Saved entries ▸
BEGIN
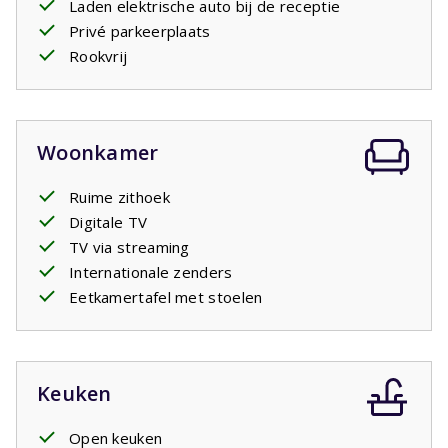
Laden elektrische auto bij de receptie
Privé parkeerplaats
Rookvrij
Woonkamer
Ruime zithoek
Digitale TV
TV via streaming
Internationale zenders
Eetkamertafel met stoelen
Keuken
Open keuken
END
Exercise directions ▸
Output nothing but the lines from the one containing "Privé parkeerplaats" through the last line of the data, exactly as they stand.

Solution for this task ▸
Privé parkeerplaats
Rookvrij
Woonkamer
Ruime zithoek
Digitale TV
TV via streaming
Internationale zenders
Eetkamertafel met stoelen
Keuken
Open keuken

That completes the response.